WHAT TO DO — From the first line to the last, copy the listing exactly and omit the images.

RECORDS FOR THIS TASK —
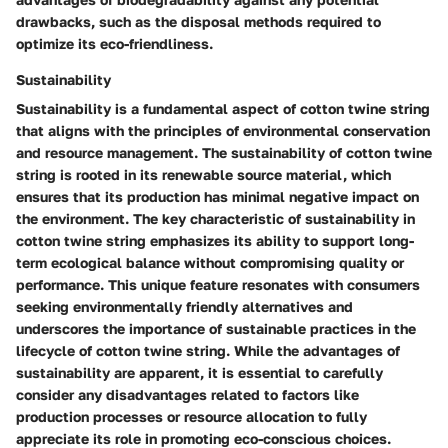
drawbacks, such as the disposal methods required to
optimize its eco-friendliness.
Sustainability
Sustainability is a fundamental aspect of cotton twine string
that aligns with the principles of environmental conservation
and resource management. The sustainability of cotton twine
string is rooted in its renewable source material, which
ensures that its production has minimal negative impact on
the environment. The key characteristic of sustainability in
cotton twine string emphasizes its ability to support long-
term ecological balance without compromising quality or
performance. This unique feature resonates with consumers
seeking environmentally friendly alternatives and
underscores the importance of sustainable practices in the
lifecycle of cotton twine string. While the advantages of
sustainability are apparent, it is essential to carefully
consider any disadvantages related to factors like
production processes or resource allocation to fully
appreciate its role in promoting eco-conscious choices.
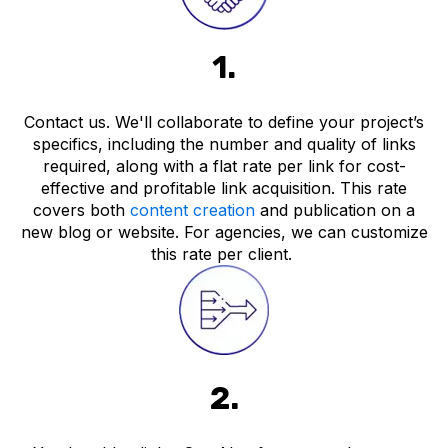
1.
Contact us. We'll collaborate to define your project’s
specifics, including the number and quality of links
required, along with a flat rate per link for cost-
effective and profitable link acquisition. This rate
covers both
content creation
and publication on a
new blog or website. For agencies, we can customize
this rate per client.
2.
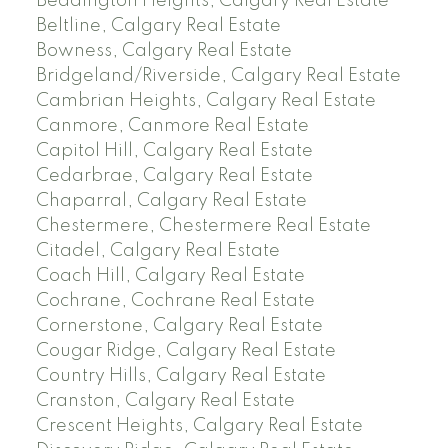
Beddington Heights, Calgary Real Estate
Beltline, Calgary Real Estate
Bowness, Calgary Real Estate
Bridgeland/Riverside, Calgary Real Estate
Cambrian Heights, Calgary Real Estate
Canmore, Canmore Real Estate
Capitol Hill, Calgary Real Estate
Cedarbrae, Calgary Real Estate
Chaparral, Calgary Real Estate
Chestermere, Chestermere Real Estate
Citadel, Calgary Real Estate
Coach Hill, Calgary Real Estate
Cochrane, Cochrane Real Estate
Cornerstone, Calgary Real Estate
Cougar Ridge, Calgary Real Estate
Country Hills, Calgary Real Estate
Cranston, Calgary Real Estate
Crescent Heights, Calgary Real Estate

OUTPUT BELOW —
drawbacks, such as the disposal methods required to
optimize its eco-friendliness.
Sustainability
Sustainability is a fundamental aspect of cotton twine string
that aligns with the principles of environmental conservation
and resource management. The sustainability of cotton twine
string is rooted in its renewable source material, which
ensures that its production has minimal negative impact on
the environment. The key characteristic of sustainability in
cotton twine string emphasizes its ability to support long-
term ecological balance without compromising quality or
performance. This unique feature resonates with consumers
seeking environmentally friendly alternatives and
underscores the importance of sustainable practices in the
lifecycle of cotton twine string. While the advantages of
sustainability are apparent, it is essential to carefully
consider any disadvantages related to factors like
production processes or resource allocation to fully
appreciate its role in promoting eco-conscious choices.
1.
Contact us. We'll collaborate to define your project’s
specifics, including the number and quality of links
required, along with a flat rate per link for cost-
effective and profitable link acquisition. This rate
covers both
content creation
and publication on a
new blog or website. For agencies, we can customize
this rate per client.
2.
Beddington Heights, Calgary Real Estate
Beltline, Calgary Real Estate
Bowness, Calgary Real Estate
Bridgeland/Riverside, Calgary Real Estate
Cambrian Heights, Calgary Real Estate
Canmore, Canmore Real Estate
Capitol Hill, Calgary Real Estate
Cedarbrae, Calgary Real Estate
Chaparral, Calgary Real Estate
Chestermere, Chestermere Real Estate
Citadel, Calgary Real Estate
Coach Hill, Calgary Real Estate
Cochrane, Cochrane Real Estate
Cornerstone, Calgary Real Estate
Cougar Ridge, Calgary Real Estate
Country Hills, Calgary Real Estate
Cranston, Calgary Real Estate
Crescent Heights, Calgary Real Estate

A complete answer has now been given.